A travers l’évocation des tam-tams Bantu en effet, nous voulons mettre en exergue ou symboliser l’"espoir" ; l’espoir de trouver un emploi décent pour ces milliers de jeunes disqualifiés du point de vue de leurs origines sociales, et inscrits à l’université Omar Bongo (UOB) par exemple, cette institution décrite à tort ou à raison comme « l’université des enfants de pauvres ») ; et qui, à l’image d’une « école gabonaise faite pour échouer » [1], devient une véritable fabrique du chômage.

I.Des offres de formation universitaire inadaptées aux besoins actuels du marché de l’emploi

Cette section trouve sa justification dans le fait de présenter le contexte au sein duquel intervient la mesure gouvernementale évoquée préalablement ; un contexte marqué par la présence de nombreuses cohortes de diplômés issus des universités publiques gabonaises, et en proie aux affres du chômage, comme l’indique ce propos de l’actuel recteur de l’UOB : « (…) nous formons des jeunes, mais nous sommes au regret de constater que nous formons des chômeurs. » [2]

Et le tableau s’assombri davantage lorsqu’on observe que nombre d’institutions scolaires continuent sous le « regard complice » de l’Agence nationale des bourses du Gabon (ANBG), de faire le choix du non-emploi, de la « clochardisation » de la jeunesse ; le choix de l’anti-république par conséquent, en proposant aux étudiants des offres de formations qui n’ont plus aucun échos (en termes de débouchés), sur le marché de l’emploi.

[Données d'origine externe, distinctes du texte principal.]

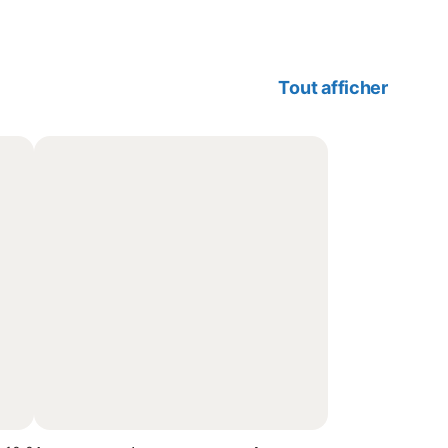
Tout afficher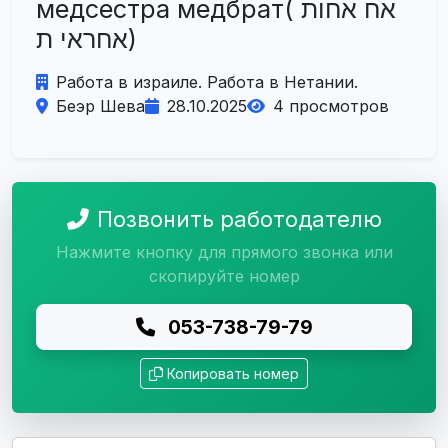
медсестра медбрат( אח אחות
אחראי ת)
Работа в израиле. Работа в Нетании.
Беэр Шева
28.10.2025
4 просмотров
Позвонить работодателю
Нажмите кнопку для прямого звонка или
скопируйте номер
053-738-79-79
Копировать номер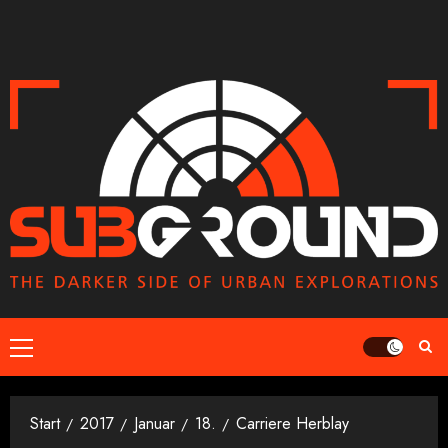
Zum
Inhalt
springen
Primäres
Menü
Start
2017
Januar
18.
Carriere Herblay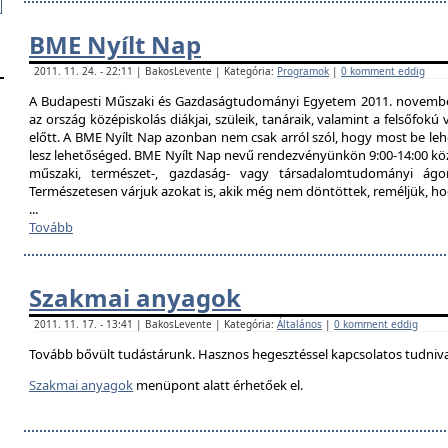
BME Nyílt Nap
2011. 11. 24. - 22:11 | BakosLevente | Kategória:
Programok
|
0 komment eddig
A Budapesti Műszaki és Gazdaságtudományi Egyetem 2011. november 
az ország középiskolás diákjai, szüleik, tanáraik, valamint a felsőfok
előtt. A BME Nyílt Nap azonban nem csak arról szól, hogy most be lehe
lesz lehetőséged. BME Nyílt Nap nevű rendezvényünkön 9:00-14:00 közö
műszaki, természet-, gazdaság- vagy társadalomtudományi ágon
Természetesen várjuk azokat is, akik még nem döntöttek, reméljük, h
...
Tovább
Szakmai anyagok
2011. 11. 17. - 13:41 | BakosLevente | Kategória:
Általános
|
0 komment eddig
Tovább bővült tudástárunk. Hasznos hegesztéssel kapcsolatos tudniv
Szakmai anyagok
menüpont alatt érhetőek el.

Procurons une armature empirique à cet énoncé en convoquant les propos de l’actuel ministre des petites et moyennes entreprises du Gabon : « nos jeunes sont diplômés, mais pas en conformité avec les besoins du marché. » [3] Eclairons davantage cette situation en convoquant le témoignage de cet autre étudiant : «  (…) il y a de cela deux mois, j’écoutais RFI [4] , et l’émission avait pour thème « l’éducation et la formation en Afrique  ». Je fus très choqué lorsque le spécialiste invité déclarait qu’ « en Afrique on forme un bataillon de sociologues qui se retrouvent au chômage au terme de leur formation.  » [5]

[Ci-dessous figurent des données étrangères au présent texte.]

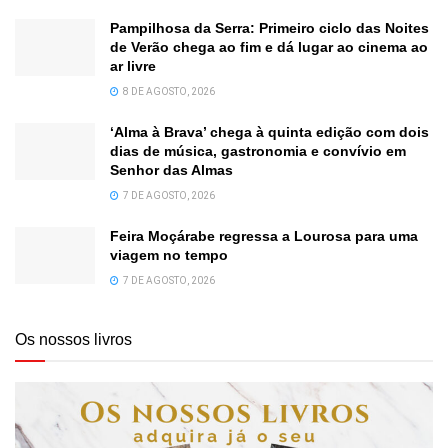
Pampilhosa da Serra: Primeiro ciclo das Noites
de Verão chega ao fim e dá lugar ao cinema ao
ar livre
8 DE AGOSTO, 2026
‘Alma à Brava’ chega à quinta edição com dois
dias de música, gastronomia e convívio em
Senhor das Almas
7 DE AGOSTO, 2026
Feira Moçárabe regressa a Lourosa para uma
viagem no tempo
7 DE AGOSTO, 2026
Os nossos livros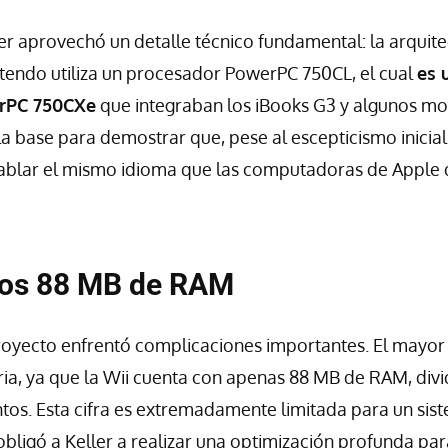
er aprovechó un detalle técnico fundamental: la arquit
tendo utiliza un procesador PowerPC 750CL, el cual
es 
erPC 750CXe
que integraban los iBooks G3 y algunos mo
 la base para demostrar que, pese al escepticismo inicia
ablar el mismo idioma que las computadoras de Apple d
 los 88 MB de RAM
royecto enfrentó complicaciones importantes. El mayor 
ia, ya que la Wii cuenta con apenas 88 MB de RAM, div
ntos. Esta cifra es extremadamente limitada para un sis
 obligó a Keller a realizar una optimización profunda pa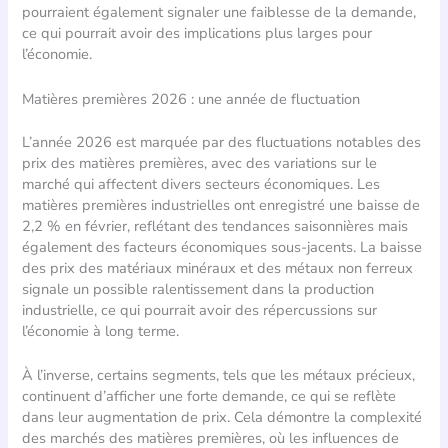
pourraient également signaler une faiblesse de la demande,
ce qui pourrait avoir des implications plus larges pour
l’économie.
Matières premières 2026 : une année de fluctuation
L’année 2026 est marquée par des fluctuations notables des
prix des matières premières, avec des variations sur le
marché qui affectent divers secteurs économiques. Les
matières premières industrielles ont enregistré une baisse de
2,2 % en février, reflétant des tendances saisonnières mais
également des facteurs économiques sous-jacents. La baisse
des prix des matériaux minéraux et des métaux non ferreux
signale un possible ralentissement dans la production
industrielle, ce qui pourrait avoir des répercussions sur
l’économie à long terme.
À l’inverse, certains segments, tels que les métaux précieux,
continuent d’afficher une forte demande, ce qui se reflète
dans leur augmentation de prix. Cela démontre la complexité
des marchés des matières premières, où les influences de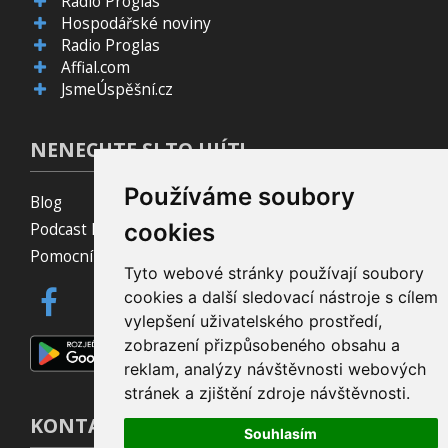
Radio Proglas
Hospodářské noviny
Radio Proglas
Affial.com
JsmeÚspěšní.cz
NENECHTE SI TO UJÍT!
Používáme soubory
Blog
cookies
Podcast Pijavice
Pomocník do prohlížeče
Tyto webové stránky používají soubory
cookies a další sledovací nástroje s cílem
vylepšení uživatelského prostředí,
zobrazení přizpůsobeného obsahu a
reklam, analýzy návštěvnosti webových
stránek a zjištění zdroje návštěvnosti.
KONTAKT
Souhlasím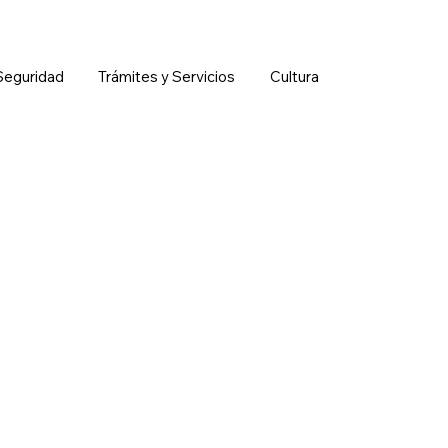
Seguridad
Trámites y Servicios
Cultura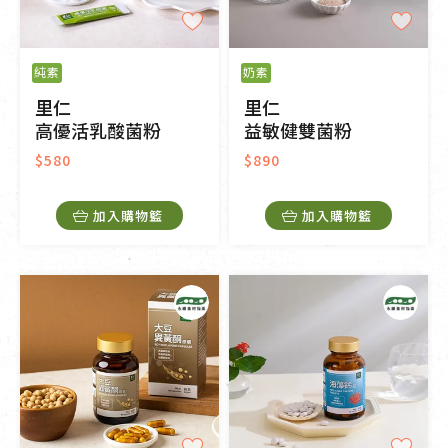
純素
奶素
里仁
里仁
高優活乳酸菌粉
益敏健雙菌粉
$580
$890
加入購物籃
加入購物籃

Les propos du spécialiste ici rapportés par notre enquêté (étudiant) ont certes une portée globale, mais nous avons pu en faisant du terrain, nous rendre compte que cette observation épouse parfaitement les contours spécifiques de la réalité « uobienne » [6] en général, et du département de sociologie en particulier.
Dans ce contexte du « former pour chômer », les écoles de formation et de perfectionnement des agents publics constituent désormais des « écoles de la dernière chance » pour de nombreux jeunes diplomés en quête d’un emploi décent.

II. Quand le gel de concours entrave la possibilité d’avoir un emploi décent pour de nombreux jeunes diplômés

Peut-on prétendre aimer notre pays le Gabon, et soutenir que les mesures d’austérité récemment prises par le gouvernement sont toutes « salutaires » ?
En effet, s’il est de notre devoir en tant que citoyen, d’apprécier objectivement le bien-fondé de certaines mesures gouvernementales, nous devons dans ce même élan reconnaitre qu’il y en a, au titre de ces décisions politiques, certaines qui malheureusement ne vont pas dans le sens d’apporter des réponses à des problématiques d’ordre social tel que le chômage des jeunes.

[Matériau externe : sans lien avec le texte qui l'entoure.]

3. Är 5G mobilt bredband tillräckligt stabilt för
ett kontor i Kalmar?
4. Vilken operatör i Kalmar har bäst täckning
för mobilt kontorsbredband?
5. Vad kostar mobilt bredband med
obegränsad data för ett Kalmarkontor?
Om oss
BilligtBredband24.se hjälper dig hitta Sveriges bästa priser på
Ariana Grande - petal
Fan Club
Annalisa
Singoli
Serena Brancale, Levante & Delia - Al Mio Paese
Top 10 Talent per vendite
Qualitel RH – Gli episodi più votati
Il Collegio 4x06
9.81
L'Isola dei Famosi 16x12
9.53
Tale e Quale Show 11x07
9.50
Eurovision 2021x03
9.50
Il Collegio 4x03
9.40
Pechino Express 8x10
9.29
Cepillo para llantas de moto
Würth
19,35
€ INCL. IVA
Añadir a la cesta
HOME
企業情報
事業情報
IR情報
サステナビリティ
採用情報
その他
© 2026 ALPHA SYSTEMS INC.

Bien au contraire, des mesures comme celle optant pour le gel des recrutements à la Fonction publique ou pour ce cas précis, celle relative à l’inorganisation des concours d’entrée dans les écoles de formation et de perfectionnement des agents publics sont « antirépublicaines » (pour le dire sans détour aucun), car elles démontrent que le gouvernement a ainsi fait le choix de laisser certaines franges de la population au bord de la route. Et au nombre de ces catégories populaires désormais « laissées pour compte » ces trois (3) prochaines années, l’on dénombre de milliers de jeunes diplômés, et souvent affrontés à un état de misère matérielle et financière accrue. Cette situation désespère plus d’un, comme cela transparaît d’ailleurs dans les propos de ce membre de la fédération des étudiants gabonais de France (FEGAF) : « trois ans sans recrutements dans la Fonction publique gabonaise ? Mais on fait comment après nos thèses, notamment pour ceux qui sont en dernière année, ou pire encore, ceux qui viennent de terminer ?  » [7]

Ainsi donc, la problématique de l’emploi des jeunes aurait- elle cessé d’être une priorité pour le gouvernement gabonais ? Sinon, pourquoi condamner nombre de jeunes diplômés à une « misère de position » trois années durant ? Quelles chances ont ces cohortes de diplômés sur un marché de l’emploi de plus en plus réduit et visiblement affecté par l’effet boomerang occasionné par la récente crise économique qui a touché le pays ?

III. Un marché de l’emploi très réduit et de plus en plus exigeant

Une récente enquête menée par le cabinet de recrutement AltEmploi Gabon révèle (au titre de ce qu’ « attendent réellement les responsables RH par rapport à un dossier de candidature »), que la formation ne compte que pour 14,8%, alors que l’expérience professionnelle en tant que critère de sélection, culmine à 71,8% [8]. Nous pouvons donc déduire que les « demandeurs d’emploi » ont désormais de moins en moins de chances, car seuls les « offreurs de compétences » se partagent le nombre très réduit de places disponibles au sein de l’ « unique » secteur susceptible de proposer des emplois présentement, en lieu et place de la Fonction publique ; à savoir le secteur privé.

Et parmi ces demandeurs d’emploi en position défavorable se trouvent de nombreux jeunes diplômés issus des universités publiques du Gabon ; ces étudiants qui subissent leurs formations loin de toute expérience professionnelle liée à leur domaine d’études.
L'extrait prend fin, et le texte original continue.